### Task directions
Reproduce the entries below exactly, but leave the pictures out.

### Exercise materials
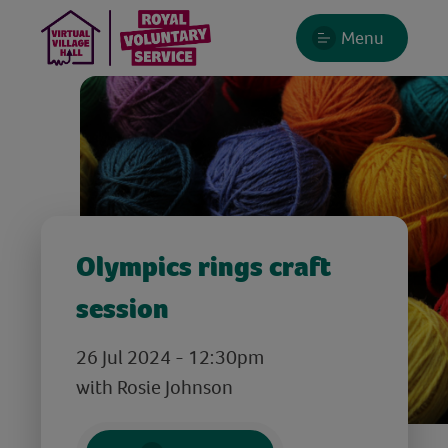
Menu
Olympics rings craft
session
26 Jul 2024 - 12:30pm
with Rosie Johnson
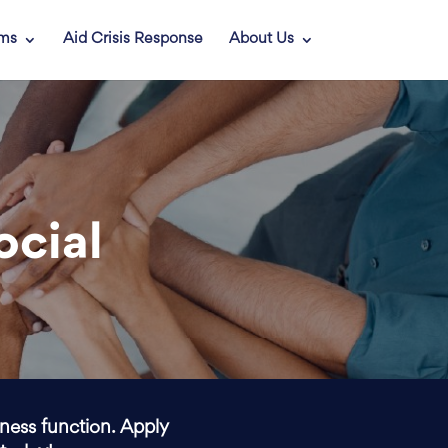
ams
Aid Crisis Response
About Us
ocial
iness function. Apply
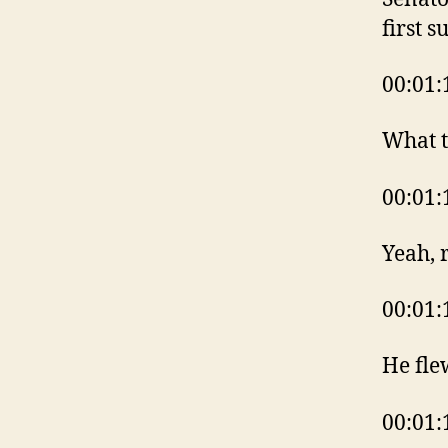
first s
00:01:
What t
00:01:
Yeah, 
00:01:
He fle
00:01:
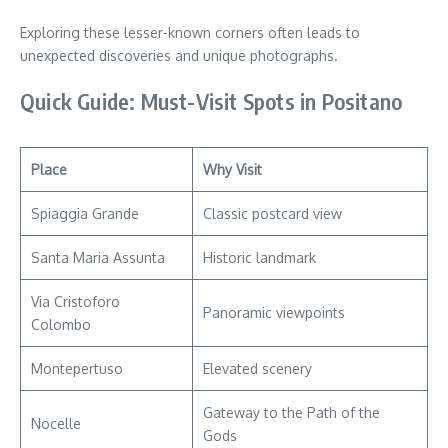
Exploring these lesser-known corners often leads to
unexpected discoveries and unique photographs.
Quick Guide: Must-Visit Spots in Positano
Place
Why Visit
Spiaggia Grande
Classic postcard view
Santa Maria Assunta
Historic landmark
Via Cristoforo
Panoramic viewpoints
Colombo
Montepertuso
Elevated scenery
Gateway to the Path of the
Nocelle
Gods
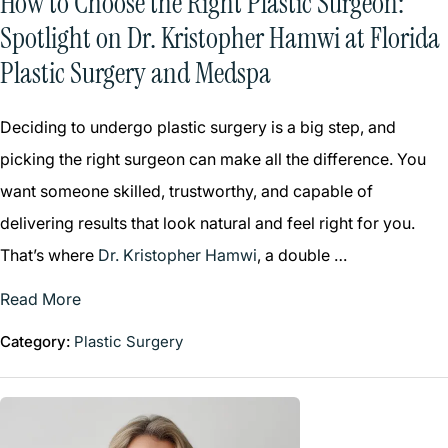
How to Choose the Right Plastic Surgeon:
Spotlight on Dr. Kristopher Hamwi at Florida
Plastic Surgery and Medspa
Deciding to undergo plastic surgery is a big step, and
picking the right surgeon can make all the difference. You
want someone skilled, trustworthy, and capable of
delivering results that look natural and feel right for you.
That’s where
Dr. Kristopher Hamwi
, a double …
Read More
Category:
Plastic Surgery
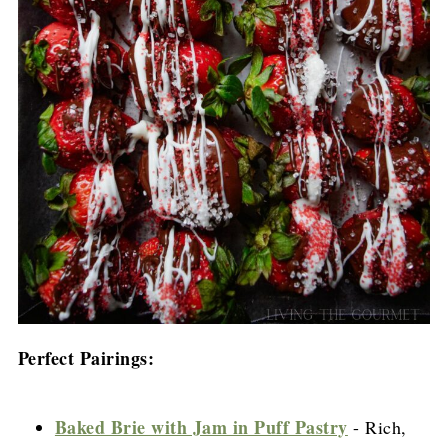
Perfect Pairings:
Baked Brie with Jam in Puff Pastry
- Rich,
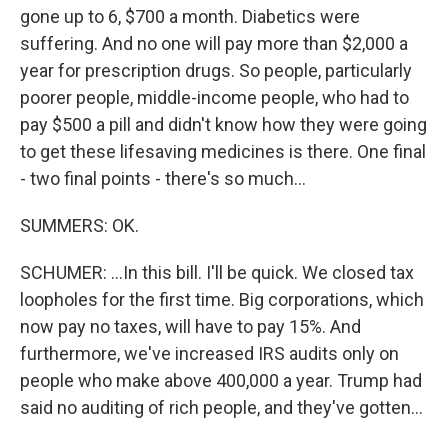
gone up to 6, $700 a month. Diabetics were
suffering. And no one will pay more than $2,000 a
year for prescription drugs. So people, particularly
poorer people, middle-income people, who had to
pay $500 a pill and didn't know how they were going
to get these lifesaving medicines is there. One final
- two final points - there's so much...
SUMMERS: OK.
SCHUMER: ...In this bill. I'll be quick. We closed tax
loopholes for the first time. Big corporations, which
now pay no taxes, will have to pay 15%. And
furthermore, we've increased IRS audits only on
people who make above 400,000 a year. Trump had
said no auditing of rich people, and they've gotten...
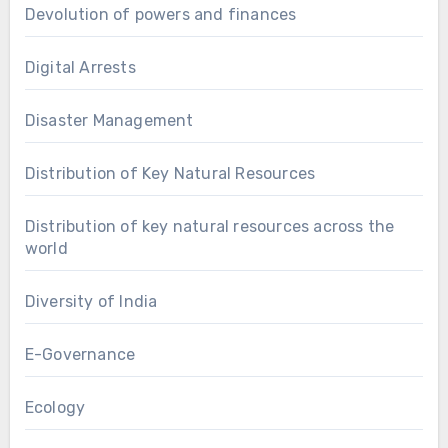
Devolution of powers and finances
Digital Arrests
Disaster Management
Distribution of Key Natural Resources
Distribution of key natural resources across the
world
Diversity of India
E-Governance
Ecology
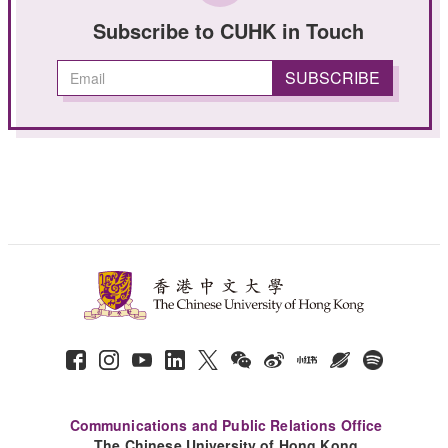
Subscribe to CUHK in Touch
Communications and Public Relations Office
The Chinese University of Hong Kong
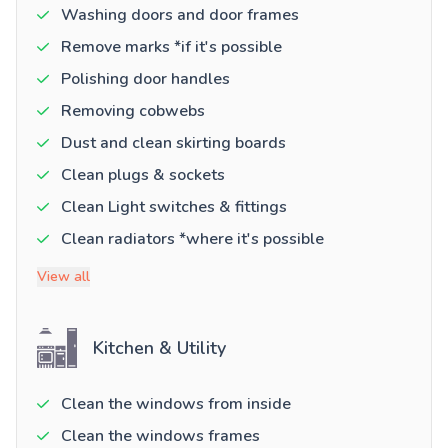
Washing doors and door frames
Remove marks *if it's possible
Polishing door handles
Removing cobwebs
Dust and clean skirting boards
Clean plugs & sockets
Clean Light switches & fittings
Clean radiators *where it's possible
View all
Kitchen & Utility
Clean the windows from inside
Clean the windows frames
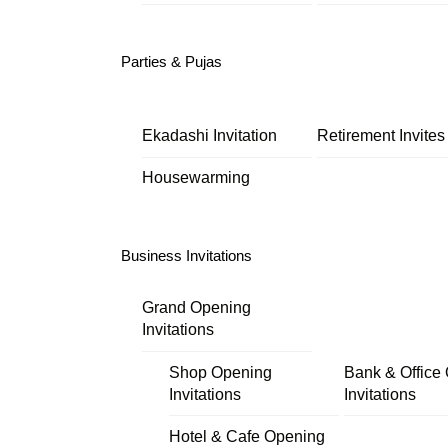
Parties & Pujas
Ekadashi Invitation
Retirement Invites
Housewarming
Business Invitations
Grand Opening
Invitations
Shop Opening
Bank & Office
Invitations
Invitations
Hotel & Cafe Opening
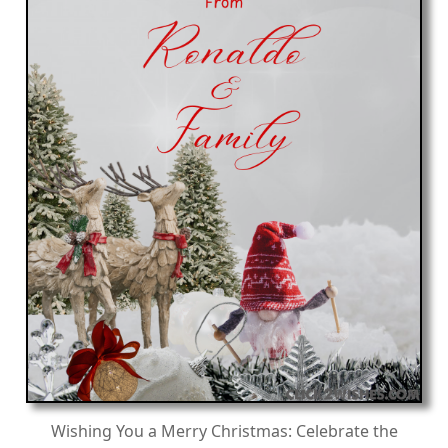
Wishing You a Merry Christmas: Celebrate the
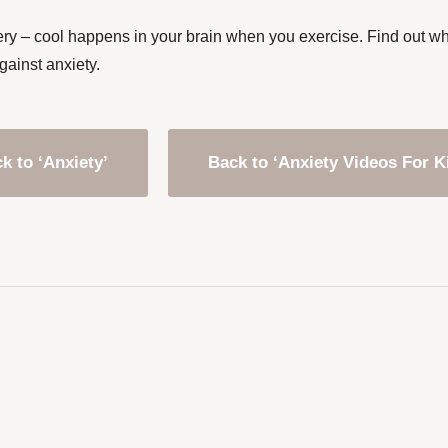
ry – cool happens in your brain when you exercise. Find out why 
gainst anxiety.
k to ‘Anxiety’
Back to ‘Anxiety Videos For K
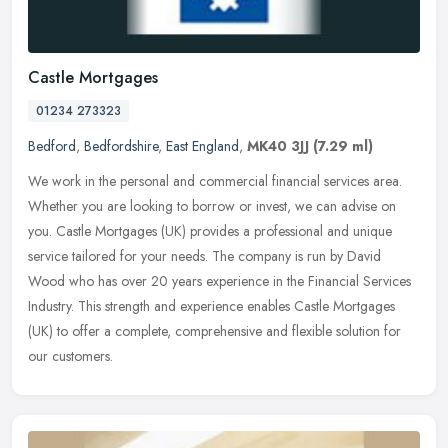
Castle Mortgages
01234 273323
Bedford
,
Bedfordshire
,
East England
,
MK40 3JJ
(7.29 ml)
We work in the personal and commercial financial services area.
Whether you are looking to borrow or invest, we can advise on
you. Castle Mortgages (UK) provides a professional and unique
service
tailored for your needs. The company is run by David
Wood who has over 20 years experience in the Financial Services
Industry. This strength and experience enables Castle Mortgages
(UK) to offer a complete, comprehensive and flexible solution for
our customers.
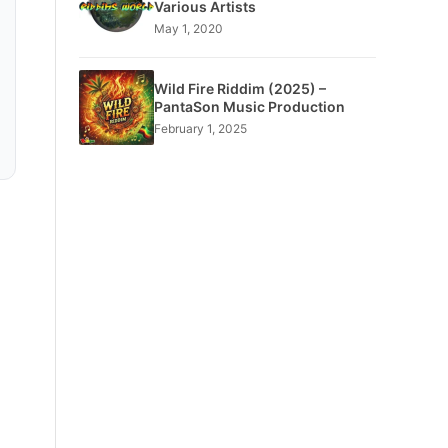
Various Artists
May 1, 2020
Wild Fire Riddim (2025) –
PantaSon Music Production
February 1, 2025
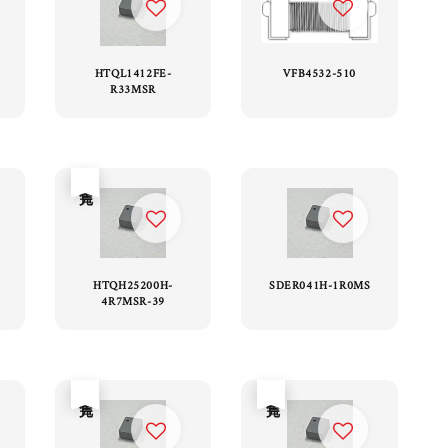
HTQL1412FE-
VFB4532-510
R33MSR
售完
HTQH25200H-
SDER041H-1R0MS
4R7MSR-39
售完
售完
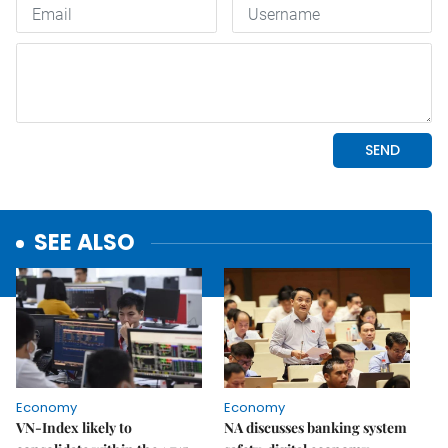
SEE ALSO
Economy
Economy
VN-Index likely to
NA discusses banking system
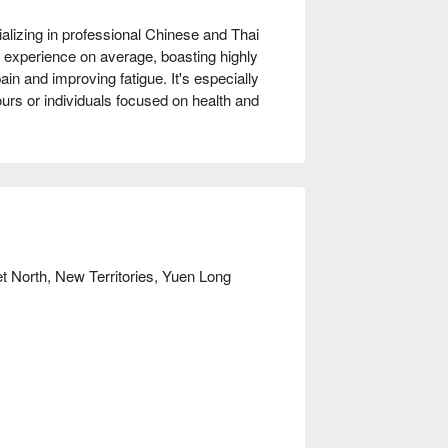
lizing in professional Chinese and Thai 
 experience on average, boasting highly 
ain and improving fatigue. It's especially 
rs or individuals focused on health and 
reet Sports Centre and Yuen Long West 
 areas on both the ground and first floors, 
limb stairs.

ow!
et North, New Territories, Yuen Long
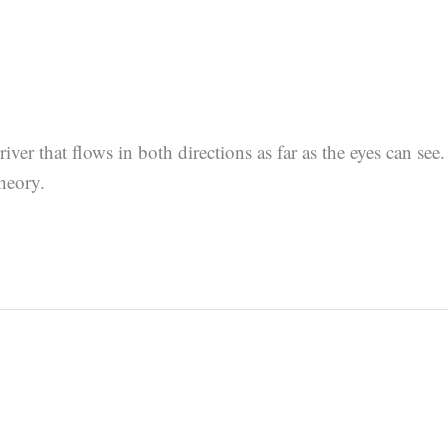
ver that flows in both directions as far as the eyes can see.
theory.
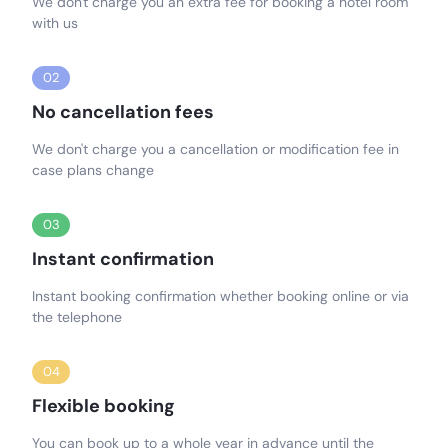
We don't charge you an extra fee for booking a hotel room
with us
02
No cancellation fees
We don't charge you a cancellation or modification fee in
case plans change
03
Instant confirmation
Instant booking confirmation whether booking online or via
the telephone
04
Flexible booking
You can book up to a whole year in advance until the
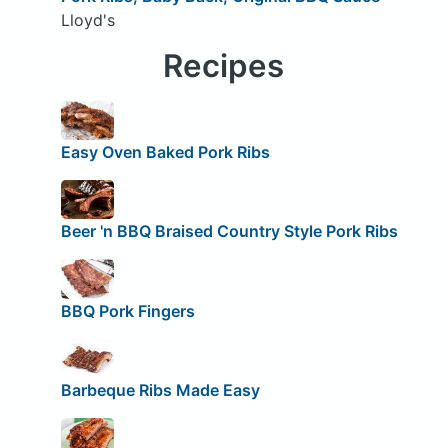
Lloyd's
Recipes
Easy Oven Baked Pork Ribs
Beer 'n BBQ Braised Country Style Pork Ribs
BBQ Pork Fingers
Barbeque Ribs Made Easy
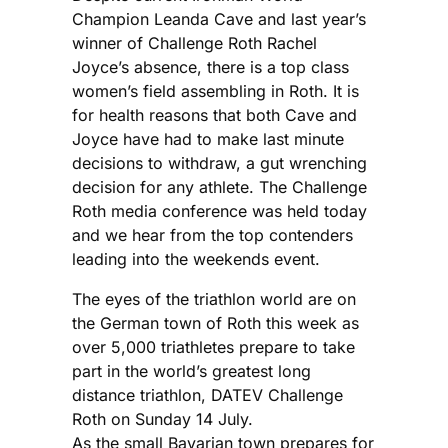
Champion Leanda Cave and last year’s
winner of Challenge Roth Rachel
Joyce’s absence, there is a top class
women’s field assembling in Roth. It is
for health reasons that both Cave and
Joyce have had to make last minute
decisions to withdraw, a gut wrenching
decision for any athlete. The Challenge
Roth media conference was held today
and we hear from the top contenders
leading into the weekends event.
The eyes of the triathlon world are on
the German town of Roth this week as
over 5,000 triathletes prepare to take
part in the world’s greatest long
distance triathlon, DATEV Challenge
Roth on Sunday 14 July.
As the small Bavarian town prepares for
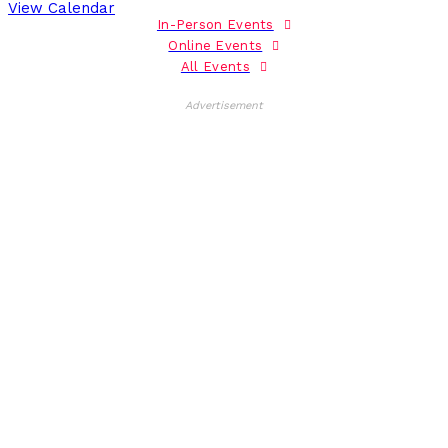
View Calendar
In-Person Events
Online Events
All Events
Advertisement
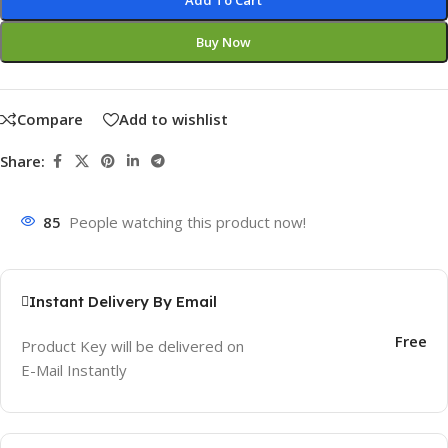
Add To Cart
Buy Now
Compare
Add to wishlist
Share:
85
People watching this product now!
Instant Delivery By Email
Free
Product Key will be delivered on
E-Mail Instantly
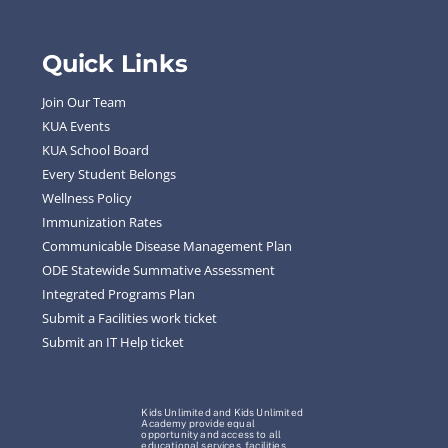
Quick Links
Join Our Team
KUA Events
KUA School Board
Every Student Belongs
Wellness Policy
Immunization Rates
Communicable Disease Management Plan
ODE Statewide Summative Assessment
Integrated Programs Plan
Submit a Facilities work ticket
Submit an IT Help ticket
Kids Unlimited and Kids Unlimited
Academy provide equal
opportunity and access to all
educational services, facilities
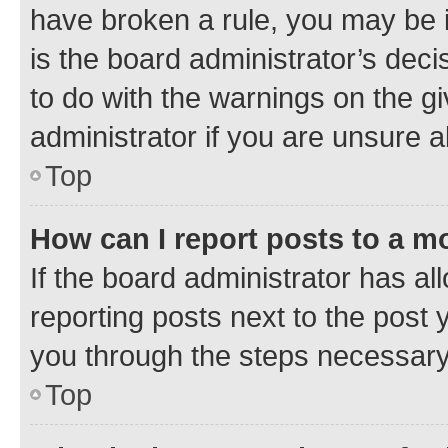
have broken a rule, you may be i
is the board administrator’s dec
to do with the warnings on the gi
administrator if you are unsure
Top
How can I report posts to a m
If the board administrator has al
reporting posts next to the post y
you through the steps necessary 
Top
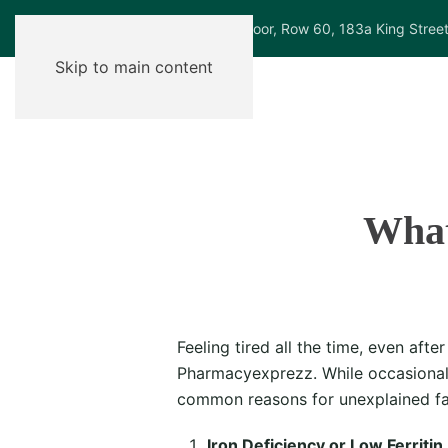
Ground Floor, Row 60, 183a King Stree
Skip to main content
What
Feeling tired all the time, even af
Pharmacyexprezz. While occasional 
common reasons for unexplained fa
Iron Deficiency or Low Ferritin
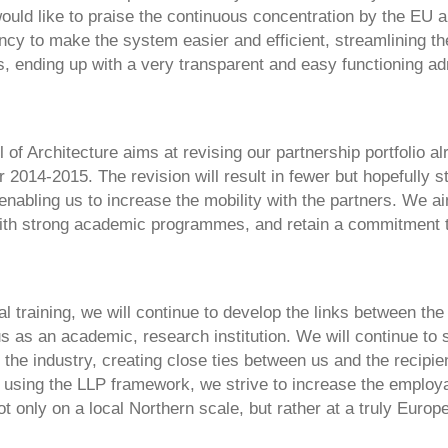
uld like to praise the continuous concentration by the EU a
ncy to make the system easier and efficient, streamlining t
, ending up with a very transparent and easy functioning ad
of Architecture aims at revising our partnership portfolio al
2014-2015. The revision will result in fewer but hopefully s
enabling us to increase the mobility with the partners. We a
ith strong academic programmes, and retain a commitment 
al training, we will continue to develop the links between th
s as an academic, research institution. We will continue to 
 the industry, creating close ties between us and the recipien
using the LLP framework, we strive to increase the employab
t only on a local Northern scale, but rather at a truly Europe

### Reply
Menu
Olympics rings craft
session
26 Jul 2024 - 12:30pm
with Rosie Johnson
ams
Aid Crisis Response
About Us
ocial
iness function. Apply
first s
00:01:
What t
00:01:
Yeah, 
00:01:
He fle
00:01:
Exploring these lesser-known corners often leads to
unexpected discoveries and unique photographs.
Quick Guide: Must-Visit Spots in Positano
Place
Why Visit
Spiaggia Grande
Classic postcard view
Santa Maria Assunta
Historic landmark
Via Cristoforo
Panoramic viewpoints
Colombo
Montepertuso
Elevated scenery
Gateway to the Path of the
Nocelle
Gods
How to Choose the Right Plastic Surgeon:
Spotlight on Dr. Kristopher Hamwi at Florida
Plastic Surgery and Medspa
Deciding to undergo plastic surgery is a big step, and
picking the right surgeon can make all the difference. You
want someone skilled, trustworthy, and capable of
delivering results that look natural and feel right for you.
That’s where
Dr. Kristopher Hamwi
, a double …
Read More
Category:
Plastic Surgery
Perfect Pairings:
Baked Brie with Jam in Puff Pastry
- Rich,
gone up to 6, $700 a month. Diabetics were
suffering. And no one will pay more than $2,000 a
year for prescription drugs. So people, particularly
poorer people, middle-income people, who had to
pay $500 a pill and didn't know how they were going
to get these lifesaving medicines is there. One final
- two final points - there's so much...
SUMMERS: OK.
SCHUMER: ...In this bill. I'll be quick. We closed tax
loopholes for the first time. Big corporations, which
now pay no taxes, will have to pay 15%. And
furthermore, we've increased IRS audits only on
people who make above 400,000 a year. Trump had
said no auditing of rich people, and they've gotten...
Devolution of powers and finances
Digital Arrests
Disaster Management
Distribution of Key Natural Resources
Distribution of key natural resources across the
world
Diversity of India
E-Governance
Ecology
Subscribe to CUHK in Touch
Communications and Public Relations Office
The Chinese University of Hong Kong
Washing doors and door frames
Remove marks *if it's possible
Polishing door handles
Removing cobwebs
Dust and clean skirting boards
Clean plugs & sockets
Clean Light switches & fittings
Clean radiators *where it's possible
View all
Kitchen & Utility
Clean the windows from inside
Clean the windows frames
Parties & Pujas
Ekadashi Invitation
Retirement Invites
Housewarming
Business Invitations
Grand Opening
Invitations
Shop Opening
Bank & Office
Invitations
Invitations
Hotel & Cafe Opening
Wishing You a Merry Christmas: Celebrate the
ry – cool happens in your brain when you exercise. Find out why 
gainst anxiety.
k to ‘Anxiety’
Back to ‘Anxiety Videos For K
Castle Mortgages
01234 273323
Bedford
,
Bedfordshire
,
East England
,
MK40 3JJ
(7.29 ml)
We work in the personal and commercial financial services area.
Whether you are looking to borrow or invest, we can advise on
you. Castle Mortgages (UK) provides a professional and unique
service
tailored for your needs. The company is run by David
Wood who has over 20 years experience in the Financial Services
Industry. This strength and experience enables Castle Mortgages
(UK) to offer a complete, comprehensive and flexible solution for
our customers.
Various Artists
May 1, 2020
Wild Fire Riddim (2025) –
PantaSon Music Production
February 1, 2025
HTQL1412FE-
VFB4532-510
R33MSR
售完
HTQH25200H-
SDER041H-1R0MS
4R7MSR-39
售完
售完
SEE ALSO
Economy
Economy
VN-Index likely to
NA discusses banking system
lizing in professional Chinese and Thai 
 experience on average, boasting highly 
ain and improving fatigue. It's especially 
rs or individuals focused on health and 
reet Sports Centre and Yuen Long West 
 areas on both the ground and first floors, 
limb stairs.

ow!
et North, New Territories, Yuen Long
ver that flows in both directions as far as the eyes can see.
theory.
We don't charge you an extra fee for booking a hotel room
with us
02
No cancellation fees
We don't charge you a cancellation or modification fee in
case plans change
03
Instant confirmation
Instant booking confirmation whether booking online or via
the telephone
04
Flexible booking
You can book up to a whole year in advance until the
Lloyd's
Recipes
Easy Oven Baked Pork Ribs
Beer 'n BBQ Braised Country Style Pork Ribs
BBQ Pork Fingers
Barbeque Ribs Made Easy
Champion Leanda Cave and last year’s
winner of Challenge Roth Rachel
Joyce’s absence, there is a top class
women’s field assembling in Roth. It is
for health reasons that both Cave and
Joyce have had to make last minute
decisions to withdraw, a gut wrenching
decision for any athlete. The Challenge
Roth media conference was held today
and we hear from the top contenders
leading into the weekends event.
The eyes of the triathlon world are on
the German town of Roth this week as
over 5,000 triathletes prepare to take
part in the world’s greatest long
distance triathlon, DATEV Challenge
Roth on Sunday 14 July.
As the small Bavarian town prepares for
View Calendar
In-Person Events
Online Events
All Events
Advertisement
Add To Cart
Buy Now
Compare
Add to wishlist
Share:
85
People watching this product now!
Instant Delivery By Email
Free
Product Key will be delivered on
E-Mail Instantly
Quick Links
Join Our Team
KUA Events
KUA School Board
Every Student Belongs
Wellness Policy
Immunization Rates
Communicable Disease Management Plan
ODE Statewide Summative Assessment
Integrated Programs Plan
Submit a Facilities work ticket
Submit an IT Help ticket
Kids Unlimited and Kids Unlimited
Academy provide equal
opportunity and access to all
educational services, facilities
have broken a rule, you may be i
is the board administrator’s dec
to do with the warnings on the gi
administrator if you are unsure
Top
How can I report posts to a m
If the board administrator has al
reporting posts next to the post y
you through the steps necessary 
Top
Ground Floor, Row 60, 183a King Stree
Skip to main content
What
Feeling tired all the time, even af
Pharmacyexprezz. While occasional 
common reasons for unexplained fa
Iron Deficiency or Low Ferritin
uld like to praise the continuous concentration by the EU a
ncy to make the system easier and efficient, streamlining t
, ending up with a very transparent and easy functioning ad
of Architecture aims at revising our partnership portfolio al
2014-2015. The revision will result in fewer but hopefully s
enabling us to increase the mobility with the partners. We a
ith strong academic programmes, and retain a commitment 
al training, we will continue to develop the links between th
s as an academic, research institution. We will continue to 
 the industry, creating close ties between us and the recipien
using the LLP framework, we strive to increase the employab
t only on a local Northern scale, but rather at a truly Europe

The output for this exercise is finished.